■ **LISTED ENTRIES**
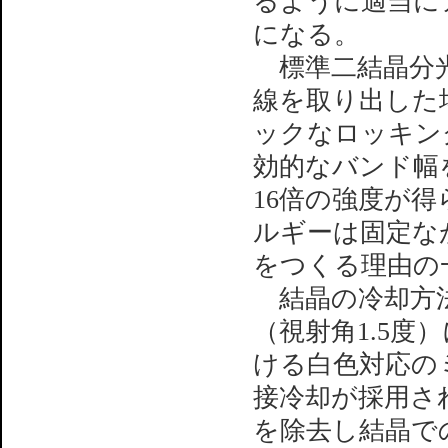
るように適当に
になる。
標準二結晶分光器
線を取り出した
ックなロッキン
効的なバンド幅
16倍の強度が
ルギーは固定な
をつくる理由の
結晶の冷却方法
（視射角1.5
ける白色対応の
接冷却が採用さ
を除去し結晶で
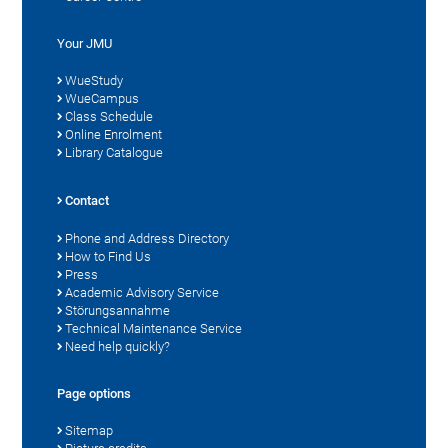
Your JMU
WueStudy
WueCampus
Class Schedule
Online Enrolment
Library Catalogue
Contact
Phone and Address Directory
How to Find Us
Press
Academic Advisory Service
Störungsannahme
Technical Maintenance Service
Need help quickly?
Page options
Sitemap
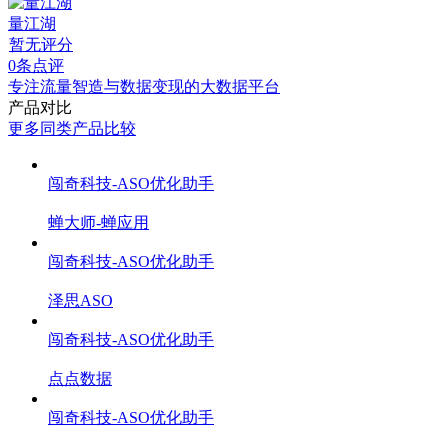
量江湖
暂无评分
0条点评
专注流量智造与数据变现的大数据平台
产品对比
更多同类产品比较
闯奇科技-ASO优化助手
蝉大师-蝉应用
闯奇科技-ASO优化助手
泽思ASO
闯奇科技-ASO优化助手
点点数据
闯奇科技-ASO优化助手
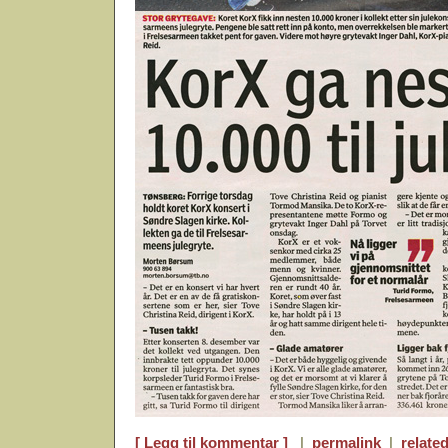
[ Legg til kommentar ]
|
permalink
|
related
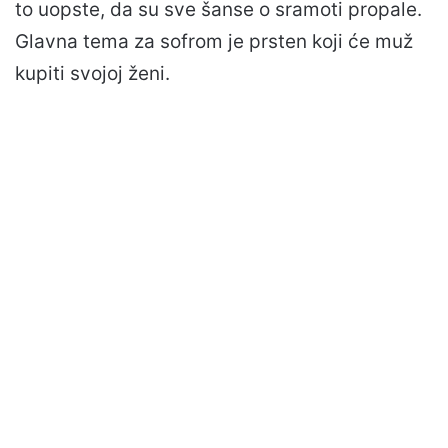
to uopste, da su sve šanse o sramoti propale.
Glavna tema za sofrom je prsten koji će muž
kupiti svojoj ženi.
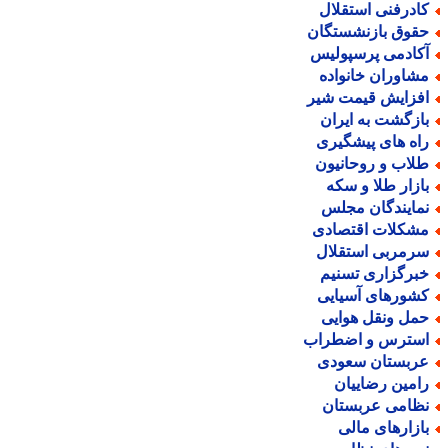
ادرفنی استقلال
قوق بازنشستگان
کادمی پرسپولیس
شاوران خانواده
فزایش قیمت شیر
ازگشت به ایران
اه های پیشگیری
لاب و روحانیون
ازار طلا و سکه
مایندگان مجلس
شکلات اقتصادی
رمربی استقلال
برگزاری تسنیم
شورهای آسیایی
مل ونقل هوایی
سترس و اضطراب
ربستان سعودی
امین رضاییان
ظامی عربستان
ازارهای مالی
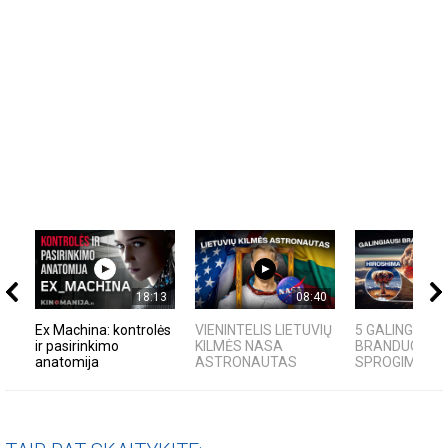
18:13
08:40
Ex Machina: kontrolės
VIENINTELIS LIETUVIŲ
5 GALINGIAUSI
ir pasirinkimo
KILMĖS NASA
BRANDUOLINIA
anatomija
ASTRONAUTAS
SPROGIMAI...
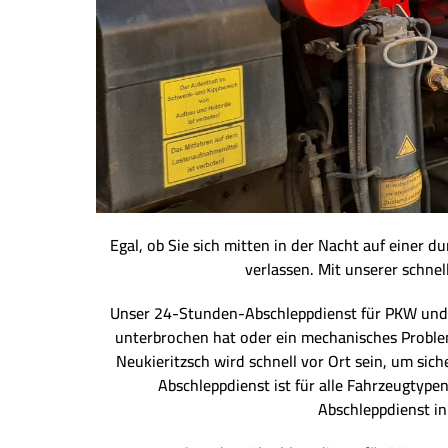
Egal, ob Sie sich mitten in der Nacht auf einer 
verlassen. Mit unserer schnel
Unser 24-Stunden-Abschleppdienst für PKW und LKW
unterbrochen hat oder ein mechanisches Problem 
Neukieritzsch wird schnell vor Ort sein, um sic
Abschleppdienst ist für alle Fahrzeugtype
Abschleppdienst in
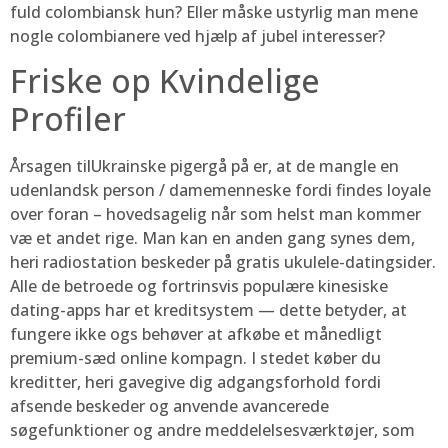
fuld colombiansk hun? Eller måske ustyrlig man mene
nogle colombianere ved hjælp af jubel interesser?
Friske op Kvindelige
Profiler
Årsagen tilUkrainske pigergå på er, at de mangle en
udenlandsk person / damemenneske fordi findes loyale
over foran – hovedsagelig når som helst man kommer
væ et andet rige. Man kan en anden gang synes dem,
heri radiostation beskeder på gratis ukulele-datingsider.
Alle de betroede og fortrinsvis populære kinesiske
dating-apps har et kreditsystem — dette betyder, at
fungere ikke ogs behøver at afkøbe et månedligt
premium-sæd online kompagn. I stedet køber du
kreditter, heri gavegive dig adgangsforhold fordi
afsende beskeder og anvende avancerede
søgefunktioner og andre meddelelsesværktøjer, som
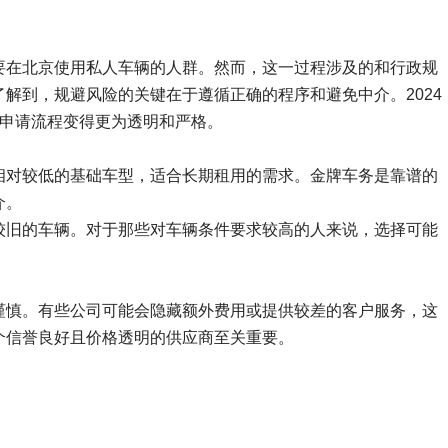
要在北京使用私人车辆的人群。然而，这一过程涉及的和行政规
解到，规避风险的关键在于遵循正确的程序和避免中介。2024
的申请流程变得更为透明和严格。
相对较低的基础车型，适合长期租用的需求。金牌车务是靠谱的
介。
较旧的车辆。对于那些对车辆条件要求较高的人来说，选择可能
谨慎。有些公司可能会隐藏额外费用或提供较差的客户服务，这
个信誉良好且价格透明的供应商至关重要。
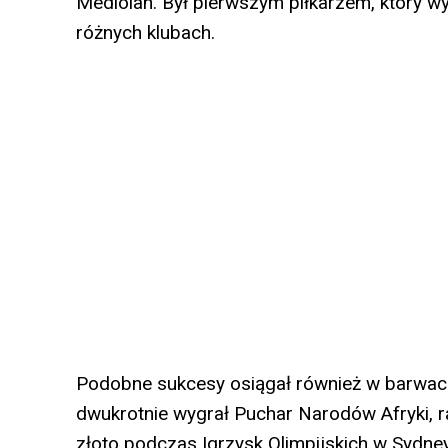
Mediolan. Był pierwszym piłkarzem, który w
różnych klubach.
Podobne sukcesy osiągał również w barwach
dwukrotnie wygrał Puchar Narodów Afryki, r
złoto podczas Igrzysk Olimpijskich w Sydney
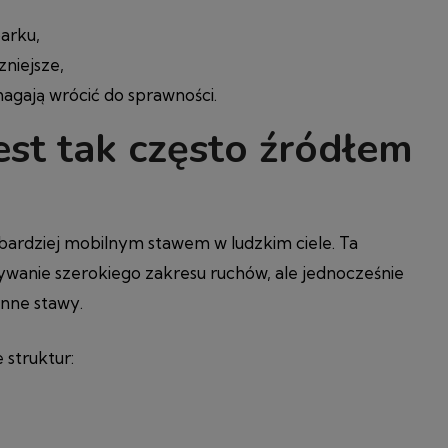
barku,
zniejsze,
magają wrócić do sprawności.
est tak często źródłem
bardziej mobilnym stawem w ludzkim ciele. Ta
anie szerokiego zakresu ruchów, ale jednocześnie
 inne stawy.
 struktur:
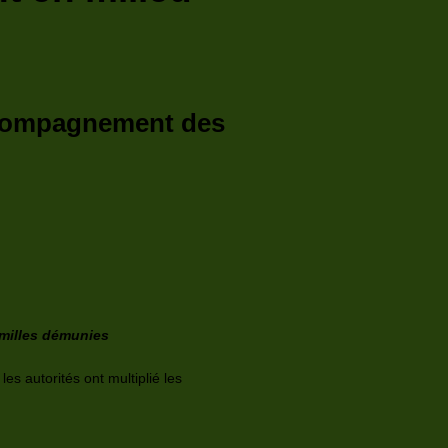
 accompagnement des
amilles démunies
s autorités ont multiplié les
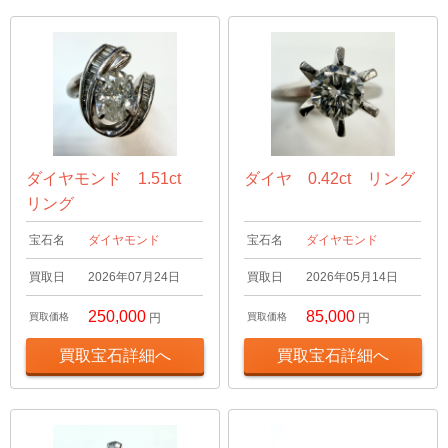
ダイヤモンド 1.51ct
ダイヤ 0.42ct リング
リング
宝石名
ダイヤモンド
宝石名
ダイヤモンド
買取日
2026年07月24日
買取日
2026年05月14日
250,000
85,000
買取価格
円
買取価格
円
買取宝石詳細へ
買取宝石詳細へ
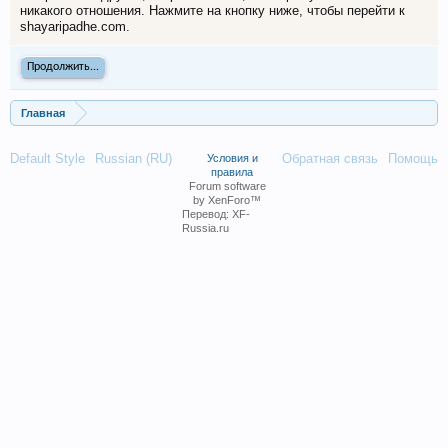
никакого отношения. Нажмите на кнопку ниже, чтобы перейти к
shayaripadhe.com.
Продолжить...
Главная
Default Style
Russian (RU)
Обратная связь
Помощь
Условия и
правила
Forum software
by XenForo™
Перевод:
XF-
Russia.ru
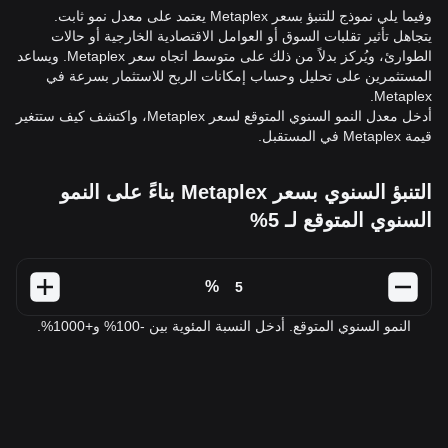
وفيما يلي نموذج للتنبؤ بسعر Metaplex يعتمد على معدل نمو ثابت.
يتجاهل تأثير تقلبات السوق أو العوامل الاقتصادية الخارجية أو حالات
الطوارئ، ويُركز بدلاً من ذلك على متوسط اتجاه سعر Metaplex. ويساعد
المستثمرين على تحليل وحساب إمكانات الربح للاستثمار بسرعة في
Metaplex.
أدخل معدل النمو السنوي المتوقع لسعر Metaplex، واكتشف كيف ستتغير
قيمة Metaplex في المستقبل.
التنبؤ السنوي بسعر Metaplex بناءً على النمو
السنوي المتوقع لـ 5%
%
النمو السنوي المتوقع. أدخل النسبة المئوية بين -100% و+1000%.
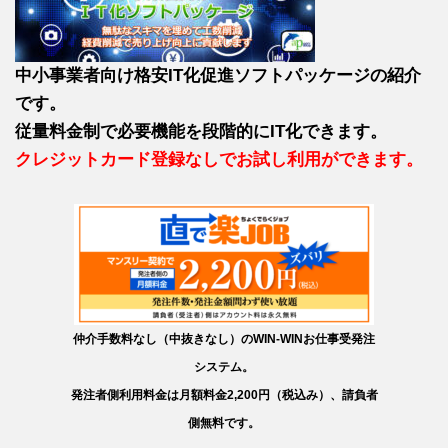
中小事業者向け格安IT化促進ソフトパッケージの紹介
です。
従量料金制で必要機能を段階的にIT化できます。
クレジットカード登録なしでお試し利用ができます。
仲介手数料なし（中抜きなし）のWIN-WINお仕事受発注
システム。
発注者側利用料金は月額料金2,200円（税込み）、請負者
側無料です。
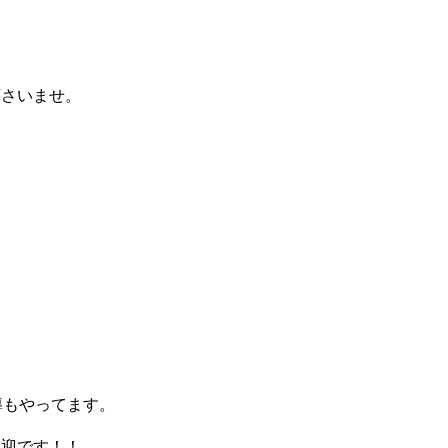
下さいませ。
導もやってます。
歓迎です！！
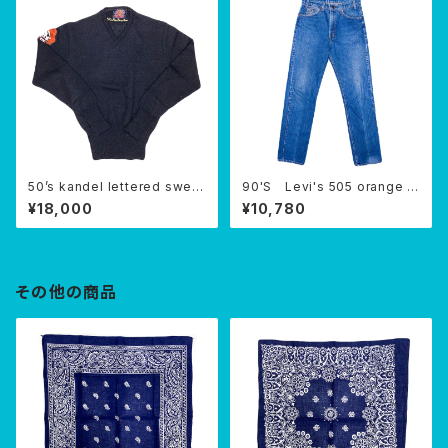
50’s kandel lettered sweat
90'S Levi's 505 orange ta
er
b USA
¥18,000
¥10,780
その他の商品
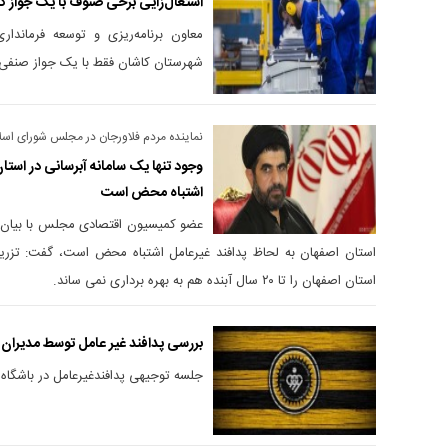
اشتغال‌زایی برخی صنوف با یک جواز 
معاون برنامه‌ریزی و توسعه فرماندا
شهرستان کاشان فقط با یک جواز صنفی، بیش از ۲۰۰ نفر اشتغال‌ز
نماینده مردم فلاورجان در مجلس شورای اسل
وجود تنها یک سامانه آبرسانی در استا
اشتباه محض است
عضو کمیسیون اقتصادی مجلس با بیان ای
استان اصفهان به لحاظ پدافند غیرعامل اشتباه محض است، گفت: تزریق
استان اصفهان را تا ۲۰ سال آبنده هم به بهره برداری نمی ساند.
بررسی پدافند غیر عامل توسط مدیران 
جلسه توجیهی پدافندغیرعامل در باشگاه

■ **TASK PROMPT**
Keeping every character as it is, restate the lines above that run from the line with "over foran –" through the line with "Alle de betroede", both included, and nothing else.

■ **FINISHED TASK**
over foran – hovedsagelig når som helst man kommer
væ et andet rige. Man kan en anden gang synes dem,
heri radiostation beskeder på gratis ukulele-datingsider.
Alle de betroede og fortrinsvis populære kinesiske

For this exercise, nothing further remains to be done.